It's pretty disconcerting to watch a once promising and inventive young writer/director run out of ideas and devolve into tedious self-parody. But that's exactly what seems to have happened with M. Night Shyamalan--and that's coming from a long-time booster of his work, who would go see anything with his name attached.
At one time I would've considered him the finest director in horror and/or sci-fi. The Sixth Sense was a revelation. Unbreakable was my favorite of all his films, the most true-to-life superhero film ever made. Signs was flawed, but still highly effective. And I even enjoyed the unfairly maligned The Village. Then came Lady in the Water, a movie so bad I couldn't even get through it. Surely, it had to be an aberration. I would give the man another chance. That chance was The Happening.
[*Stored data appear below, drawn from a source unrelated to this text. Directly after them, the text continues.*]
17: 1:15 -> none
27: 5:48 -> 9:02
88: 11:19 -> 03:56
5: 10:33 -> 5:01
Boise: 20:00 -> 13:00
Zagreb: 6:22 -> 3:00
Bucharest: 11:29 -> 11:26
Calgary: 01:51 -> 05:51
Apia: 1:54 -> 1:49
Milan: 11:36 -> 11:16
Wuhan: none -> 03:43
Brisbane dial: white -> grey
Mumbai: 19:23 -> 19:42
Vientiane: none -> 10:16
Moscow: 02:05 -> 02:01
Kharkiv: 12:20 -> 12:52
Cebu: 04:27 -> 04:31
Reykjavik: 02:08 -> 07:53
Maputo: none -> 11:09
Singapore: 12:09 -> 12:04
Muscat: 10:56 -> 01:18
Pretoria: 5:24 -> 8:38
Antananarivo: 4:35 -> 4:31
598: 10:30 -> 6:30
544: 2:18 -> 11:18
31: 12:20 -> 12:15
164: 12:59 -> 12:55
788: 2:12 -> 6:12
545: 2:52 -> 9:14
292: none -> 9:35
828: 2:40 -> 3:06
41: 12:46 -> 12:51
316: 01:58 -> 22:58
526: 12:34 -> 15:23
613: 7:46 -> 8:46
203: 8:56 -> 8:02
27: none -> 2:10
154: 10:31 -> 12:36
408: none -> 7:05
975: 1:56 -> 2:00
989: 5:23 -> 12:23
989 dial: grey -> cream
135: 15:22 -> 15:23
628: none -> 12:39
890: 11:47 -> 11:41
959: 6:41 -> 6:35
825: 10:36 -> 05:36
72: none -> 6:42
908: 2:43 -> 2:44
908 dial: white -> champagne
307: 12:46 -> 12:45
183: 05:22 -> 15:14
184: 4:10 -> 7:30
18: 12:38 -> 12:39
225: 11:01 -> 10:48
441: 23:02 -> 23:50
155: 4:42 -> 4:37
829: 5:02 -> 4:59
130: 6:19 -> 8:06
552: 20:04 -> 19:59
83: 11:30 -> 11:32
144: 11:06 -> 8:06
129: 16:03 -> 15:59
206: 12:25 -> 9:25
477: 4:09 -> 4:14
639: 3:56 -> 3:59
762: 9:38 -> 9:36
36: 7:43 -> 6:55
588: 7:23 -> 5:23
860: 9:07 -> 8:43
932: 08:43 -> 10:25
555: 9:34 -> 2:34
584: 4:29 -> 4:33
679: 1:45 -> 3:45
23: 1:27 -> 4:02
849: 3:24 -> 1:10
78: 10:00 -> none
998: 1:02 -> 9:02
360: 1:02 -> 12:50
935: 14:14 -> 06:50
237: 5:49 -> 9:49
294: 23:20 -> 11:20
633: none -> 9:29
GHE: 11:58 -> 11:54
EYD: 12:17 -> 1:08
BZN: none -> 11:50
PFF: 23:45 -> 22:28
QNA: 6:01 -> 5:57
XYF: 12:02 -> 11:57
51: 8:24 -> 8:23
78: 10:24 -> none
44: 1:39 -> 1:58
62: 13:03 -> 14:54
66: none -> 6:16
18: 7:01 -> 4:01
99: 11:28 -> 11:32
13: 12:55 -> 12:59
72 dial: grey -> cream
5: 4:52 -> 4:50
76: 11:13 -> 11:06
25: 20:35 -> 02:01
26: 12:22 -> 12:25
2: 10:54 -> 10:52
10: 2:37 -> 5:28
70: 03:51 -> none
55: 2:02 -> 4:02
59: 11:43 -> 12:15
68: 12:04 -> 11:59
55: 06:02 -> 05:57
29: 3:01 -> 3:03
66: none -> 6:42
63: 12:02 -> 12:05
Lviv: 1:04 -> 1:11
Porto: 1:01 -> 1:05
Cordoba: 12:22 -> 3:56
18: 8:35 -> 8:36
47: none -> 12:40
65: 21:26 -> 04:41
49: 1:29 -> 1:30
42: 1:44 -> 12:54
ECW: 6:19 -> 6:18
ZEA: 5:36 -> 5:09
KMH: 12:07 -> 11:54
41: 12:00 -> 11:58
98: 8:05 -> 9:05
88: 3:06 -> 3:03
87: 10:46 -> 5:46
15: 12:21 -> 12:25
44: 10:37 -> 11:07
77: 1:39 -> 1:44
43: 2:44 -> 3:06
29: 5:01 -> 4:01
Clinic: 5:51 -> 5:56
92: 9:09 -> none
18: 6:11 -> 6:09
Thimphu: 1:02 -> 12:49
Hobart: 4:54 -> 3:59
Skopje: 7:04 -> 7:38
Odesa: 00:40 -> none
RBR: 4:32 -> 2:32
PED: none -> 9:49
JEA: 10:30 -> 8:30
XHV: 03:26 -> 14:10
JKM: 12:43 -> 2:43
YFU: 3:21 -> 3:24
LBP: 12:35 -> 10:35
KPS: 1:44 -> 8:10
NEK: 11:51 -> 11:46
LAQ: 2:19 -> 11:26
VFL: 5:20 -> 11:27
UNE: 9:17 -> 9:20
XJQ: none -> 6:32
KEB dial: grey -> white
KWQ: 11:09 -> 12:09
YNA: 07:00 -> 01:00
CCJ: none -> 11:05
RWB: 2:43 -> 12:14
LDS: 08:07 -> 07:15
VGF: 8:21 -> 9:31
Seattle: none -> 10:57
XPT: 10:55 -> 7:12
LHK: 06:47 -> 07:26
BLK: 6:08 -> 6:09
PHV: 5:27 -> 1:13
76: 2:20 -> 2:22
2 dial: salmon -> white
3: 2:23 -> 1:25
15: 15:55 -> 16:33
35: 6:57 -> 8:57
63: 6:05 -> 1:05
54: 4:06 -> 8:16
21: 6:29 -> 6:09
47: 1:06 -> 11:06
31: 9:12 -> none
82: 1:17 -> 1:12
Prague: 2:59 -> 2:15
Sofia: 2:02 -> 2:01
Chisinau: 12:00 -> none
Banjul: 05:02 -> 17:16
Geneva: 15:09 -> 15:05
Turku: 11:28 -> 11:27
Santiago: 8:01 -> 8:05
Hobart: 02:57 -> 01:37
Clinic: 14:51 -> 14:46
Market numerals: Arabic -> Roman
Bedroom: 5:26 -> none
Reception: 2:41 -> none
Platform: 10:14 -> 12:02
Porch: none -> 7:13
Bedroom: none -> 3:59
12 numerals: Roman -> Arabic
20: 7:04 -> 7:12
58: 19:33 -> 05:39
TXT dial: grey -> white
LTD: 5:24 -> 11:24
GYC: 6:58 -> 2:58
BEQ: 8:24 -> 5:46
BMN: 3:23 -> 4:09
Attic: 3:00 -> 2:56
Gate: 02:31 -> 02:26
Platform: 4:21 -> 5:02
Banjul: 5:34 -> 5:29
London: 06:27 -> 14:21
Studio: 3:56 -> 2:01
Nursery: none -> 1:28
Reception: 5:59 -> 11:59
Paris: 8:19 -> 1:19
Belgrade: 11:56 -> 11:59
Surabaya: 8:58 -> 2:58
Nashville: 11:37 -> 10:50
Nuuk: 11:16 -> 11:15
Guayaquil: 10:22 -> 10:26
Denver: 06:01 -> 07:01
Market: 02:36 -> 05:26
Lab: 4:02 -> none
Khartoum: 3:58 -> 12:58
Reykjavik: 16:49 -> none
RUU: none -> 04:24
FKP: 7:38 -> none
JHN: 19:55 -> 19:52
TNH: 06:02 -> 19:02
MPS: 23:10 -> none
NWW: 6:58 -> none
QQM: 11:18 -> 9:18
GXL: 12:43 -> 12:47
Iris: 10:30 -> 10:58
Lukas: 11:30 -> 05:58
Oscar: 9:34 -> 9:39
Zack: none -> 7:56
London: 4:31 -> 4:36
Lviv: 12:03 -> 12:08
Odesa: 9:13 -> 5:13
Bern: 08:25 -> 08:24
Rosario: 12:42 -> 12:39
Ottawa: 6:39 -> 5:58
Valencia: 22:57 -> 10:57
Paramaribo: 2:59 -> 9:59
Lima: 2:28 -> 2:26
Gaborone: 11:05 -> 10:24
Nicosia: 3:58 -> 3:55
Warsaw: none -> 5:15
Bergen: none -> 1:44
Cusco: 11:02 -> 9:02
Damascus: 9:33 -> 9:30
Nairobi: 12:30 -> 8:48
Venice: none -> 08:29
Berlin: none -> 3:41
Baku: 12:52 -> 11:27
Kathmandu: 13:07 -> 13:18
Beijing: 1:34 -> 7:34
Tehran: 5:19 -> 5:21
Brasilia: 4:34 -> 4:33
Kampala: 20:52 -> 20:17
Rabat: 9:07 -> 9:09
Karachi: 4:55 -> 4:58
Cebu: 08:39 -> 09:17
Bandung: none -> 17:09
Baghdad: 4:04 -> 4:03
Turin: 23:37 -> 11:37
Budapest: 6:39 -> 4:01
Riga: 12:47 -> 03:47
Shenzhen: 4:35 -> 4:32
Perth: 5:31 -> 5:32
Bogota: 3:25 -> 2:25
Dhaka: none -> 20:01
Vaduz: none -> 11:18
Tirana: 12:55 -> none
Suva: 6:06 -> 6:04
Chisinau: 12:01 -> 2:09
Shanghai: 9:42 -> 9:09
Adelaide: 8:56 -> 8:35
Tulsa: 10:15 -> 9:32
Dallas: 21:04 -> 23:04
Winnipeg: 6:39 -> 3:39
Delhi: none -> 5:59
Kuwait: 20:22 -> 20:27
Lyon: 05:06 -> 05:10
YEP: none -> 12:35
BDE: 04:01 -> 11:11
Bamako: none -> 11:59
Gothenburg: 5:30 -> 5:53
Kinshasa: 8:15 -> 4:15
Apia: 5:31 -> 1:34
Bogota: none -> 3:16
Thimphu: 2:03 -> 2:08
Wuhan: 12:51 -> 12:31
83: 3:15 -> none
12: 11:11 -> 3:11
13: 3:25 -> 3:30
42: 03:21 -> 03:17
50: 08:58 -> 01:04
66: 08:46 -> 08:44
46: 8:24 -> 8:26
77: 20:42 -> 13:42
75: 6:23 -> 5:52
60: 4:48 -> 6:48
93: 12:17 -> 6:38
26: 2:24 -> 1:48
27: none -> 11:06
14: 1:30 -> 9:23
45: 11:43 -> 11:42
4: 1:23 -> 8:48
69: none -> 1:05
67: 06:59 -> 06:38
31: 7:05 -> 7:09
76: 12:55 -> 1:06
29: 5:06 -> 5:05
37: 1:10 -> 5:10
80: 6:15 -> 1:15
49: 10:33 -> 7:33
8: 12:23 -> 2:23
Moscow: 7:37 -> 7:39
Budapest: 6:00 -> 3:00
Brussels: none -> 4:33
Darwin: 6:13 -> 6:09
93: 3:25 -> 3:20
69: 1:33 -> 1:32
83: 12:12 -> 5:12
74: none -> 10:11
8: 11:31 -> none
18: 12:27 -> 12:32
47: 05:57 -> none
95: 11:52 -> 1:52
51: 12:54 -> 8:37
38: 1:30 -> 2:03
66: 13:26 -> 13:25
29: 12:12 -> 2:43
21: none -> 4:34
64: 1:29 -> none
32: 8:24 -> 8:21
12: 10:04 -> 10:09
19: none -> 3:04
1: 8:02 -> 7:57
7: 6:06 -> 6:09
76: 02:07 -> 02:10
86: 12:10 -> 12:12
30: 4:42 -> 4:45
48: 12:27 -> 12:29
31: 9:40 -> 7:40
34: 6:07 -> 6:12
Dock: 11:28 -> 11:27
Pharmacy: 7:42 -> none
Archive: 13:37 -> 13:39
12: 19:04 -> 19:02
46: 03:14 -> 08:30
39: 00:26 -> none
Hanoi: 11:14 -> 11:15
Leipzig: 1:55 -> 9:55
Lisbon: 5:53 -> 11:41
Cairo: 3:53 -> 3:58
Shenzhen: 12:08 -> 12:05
A terrific concept--an unexplainable epidemic of mass suicide--is pitifully squandered. The script is the kind of ham-fisted tripe that would get a first-time screenwriter booted from a producer's office, and the acting is laughably bad. This is especially true of female lead Zooey Deschanel, who gives one of the worst performances I can remember seeing in a major dramatic film. Even Mark Wahlberg, who is usually excellent, was painful to watch. I guess you can chalk it up to the crucial influence the right director can have on his actors.
And the big bombshell plot twist, the cause of the epidemic? Don't even get me started. The word "lame" doesn't even begin to do it justice.
I will not be running to the theater to see the next M. Night Shyamalan movie, you can be sure of that. I've learned my lesson. I'll wait for Netflix--if that. And I doubt I'm the only one. Something tells me there's going to be a mysterious mass epidemic of people ignoring Mr. Shyamalan's movies. However, this epidemic is far from unexplained.